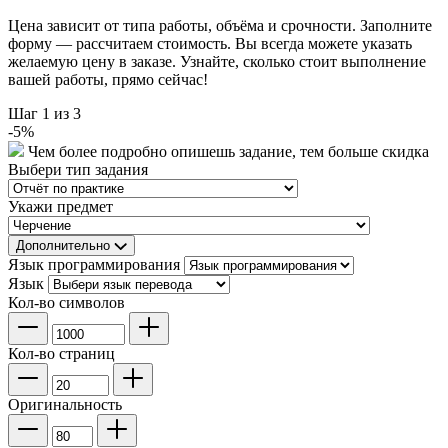
Цена зависит от типа работы, объёма и срочности. Заполните
форму — рассчитаем стоимость. Вы всегда можете указать
желаемую цену в заказе. Узнайте, сколько стоит выполнение
вашей работы, прямо сейчас!
Шаг
1
из 3
-
5
%
Чем более подробно опишешь задание, тем больше скидка
Выбери тип задания
Укажи предмет
Дополнительно
Язык программирования
Язык
Кол-во символов
Кол-во страниц
Оригинальность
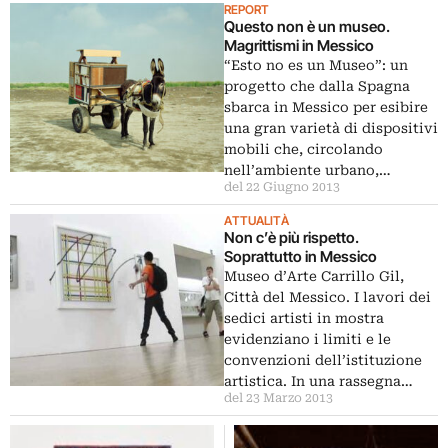
REPORT
Questo non è un museo.
Magrittismi in Messico
“Esto no es un Museo”: un
progetto che dalla Spagna
sbarca in Messico per esibire
una gran varietà di dispositivi
mobili che, circolando
nell’ambiente urbano,…
del 22 Giugno 2013
ATTUALITÀ
Non c’è più rispetto.
Soprattutto in Messico
Museo d’Arte Carrillo Gil,
Città del Messico. I lavori dei
sedici artisti in mostra
evidenziano i limiti e le
convenzioni dell’istituzione
artistica. In una rassegna…
del 23 Marzo 2013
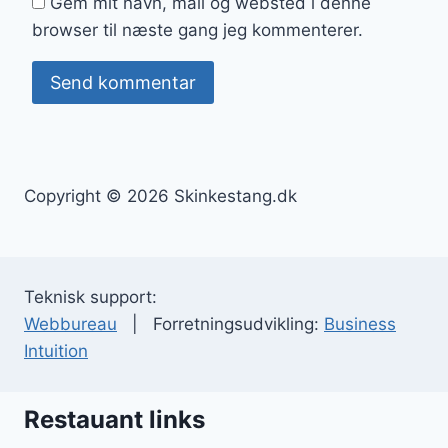
Gem mit navn, mail og websted i denne
browser til næste gang jeg kommenterer.
Copyright © 2026 Skinkestang.dk
Teknisk support:
Webbureau
| Forretningsudvikling:
Business
Intuition
Restauant links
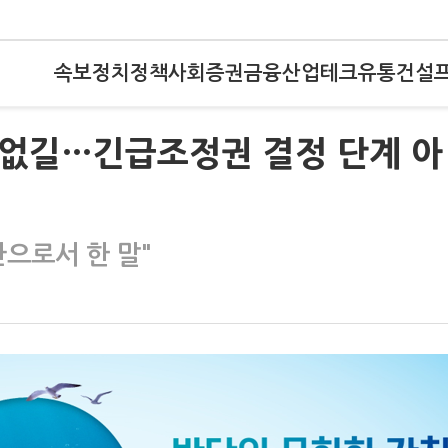
속보
정치
정책
사회
증권
금융
산업
테크
유통
건설
 없길…긴급조정권 결정 단계 아
으로서 한 말"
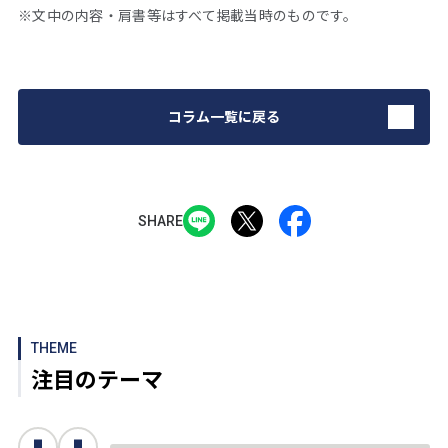
※文中の内容・肩書等はすべて掲載当時のものです。
コラム一覧に戻る
SHARE
THEME
注目のテーマ
次へ
前へ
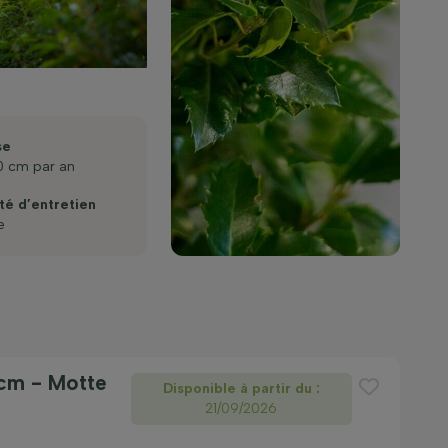
se
0 cm par an
ité d’entretien
e
 cm - Motte
Disponible à partir du :
21/09/2026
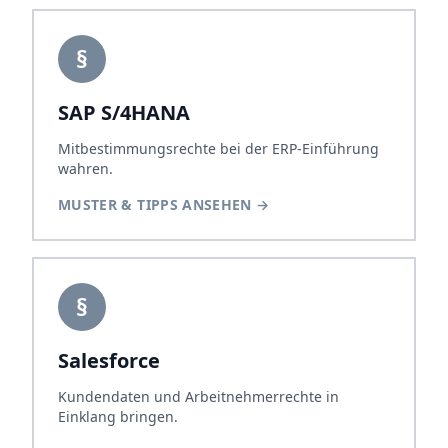
§
SAP S/4HANA
Mitbestimmungsrechte bei der ERP-Einführung
wahren.
MUSTER & TIPPS ANSEHEN
→
§
Salesforce
Kundendaten und Arbeitnehmerrechte in
Einklang bringen.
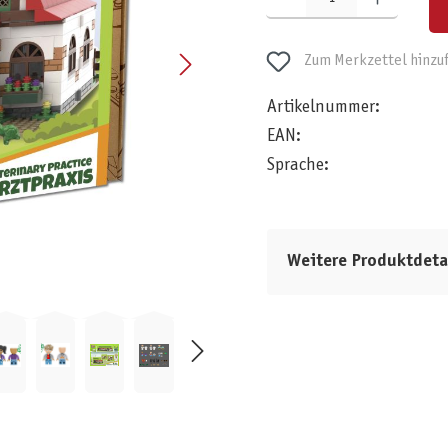
Zum Merkzettel hinzu
Artikelnummer:
EAN:
Sprache:
Weitere Produktdeta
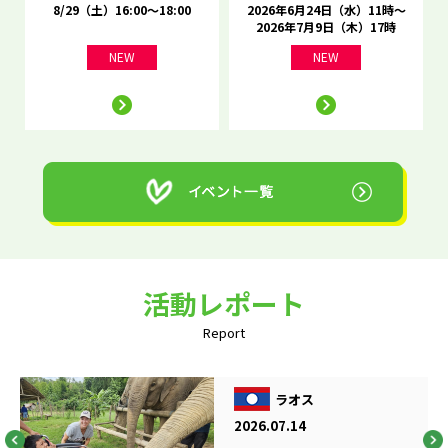
8/29（土）16:00～18:00
2026年6月24日（水）11時～
2026年7月9日（木）17時
NEW
NEW
活動レポート
Report
ラオス
2026.07.14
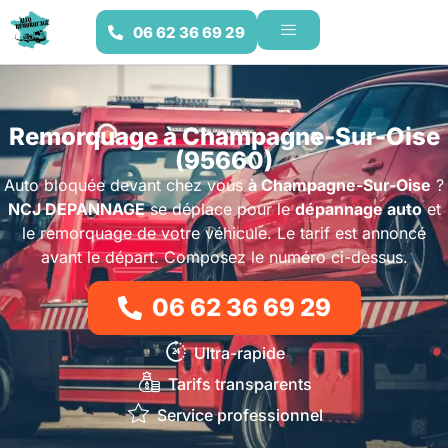
06 62 36 69 29
Remorquage à Champagne-Sur-Oise
(95660)
Auto bloquée devant chez vous
à Champagne-Sur-Oise
?
NCJ DEPANNAGE
se déplace pour le
dépannage auto
et
le remorquage de votre véhicule. Le tarif est annoncé
avant le départ. Composez le numéro ci-dessus.
06 62 36 69 29
Ultra-rapide
Tarifs transparents
Service professionnel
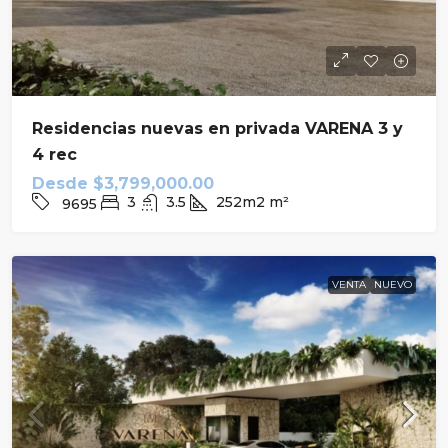
Residencias nuevas en privada VARENA 3 y
4 rec
Desde
$3,799,000.00
3
3.5
252m2
m²
9695
VENTA
NUEVO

THE PROBLEM: The entries above are to be repeated exactly, except for any pictures.

YOUR SOLUTION:
Цена зависит от типа работы, объёма и срочности. Заполните
форму — рассчитаем стоимость. Вы всегда можете указать
желаемую цену в заказе. Узнайте, сколько стоит выполнение
вашей работы, прямо сейчас!
Шаг
1
из 3
-
5
%
Чем более подробно опишешь задание, тем больше скидка
Выбери тип задания
Укажи предмет
Дополнительно
Язык программирования
Язык
Кол-во символов
Кол-во страниц
Оригинальность
REPORT
Questo non è un museo.
Magrittismi in Messico
“Esto no es un Museo”: un
progetto che dalla Spagna
sbarca in Messico per esibire
una gran varietà di dispositivi
mobili che, circolando
nell’ambiente urbano,…
del 22 Giugno 2013
ATTUALITÀ
Non c’è più rispetto.
Soprattutto in Messico
Museo d’Arte Carrillo Gil,
Città del Messico. I lavori dei
sedici artisti in mostra
evidenziano i limiti e le
convenzioni dell’istituzione
artistica. In una rassegna…
del 23 Marzo 2013
Gem mit navn, mail og websted i denne
browser til næste gang jeg kommenterer.
Copyright © 2026 Skinkestang.dk
Teknisk support:
Webbureau
| Forretningsudvikling:
Business
Intuition
Restauant links
속보
정치
정책
사회
증권
금융
산업
테크
유통
건설
 없길…긴급조정권 결정 단계 아
으로서 한 말"
※文中の内容・肩書等はすべて掲載当時のものです。
コラム一覧に戻る
SHARE
THEME
注目のテーマ
次へ
前へ
se
0 cm par an
ité d’entretien
e
 cm - Motte
Disponible à partir du :
21/09/2026
§
SAP S/4HANA
Mitbestimmungsrechte bei der ERP-Einführung
wahren.
MUSTER & TIPPS ANSEHEN
→
§
Salesforce
Kundendaten und Arbeitnehmerrechte in
Einklang bringen.
Zum Merkzettel hinzu
Artikelnummer:
EAN:
Sprache:
Weitere Produktdeta
8/29（土）16:00～18:00
2026年6月24日（水）11時～
2026年7月9日（木）17時
NEW
NEW
活動レポート
Report
ラオス
2026.07.14
06 62 36 69 29
Remorquage à Champagne-Sur-Oise
(95660)
Auto bloquée devant chez vous
à Champagne-Sur-Oise
?
NCJ DEPANNAGE
se déplace pour le
dépannage auto
et
le remorquage de votre véhicule. Le tarif est annoncé
avant le départ. Composez le numéro ci-dessus.
06 62 36 69 29
Ultra-rapide
Tarifs transparents
Service professionnel
Residencias nuevas en privada VARENA 3 y
4 rec
Desde
$3,799,000.00
3
3.5
252m2
m²
9695
VENTA
NUEVO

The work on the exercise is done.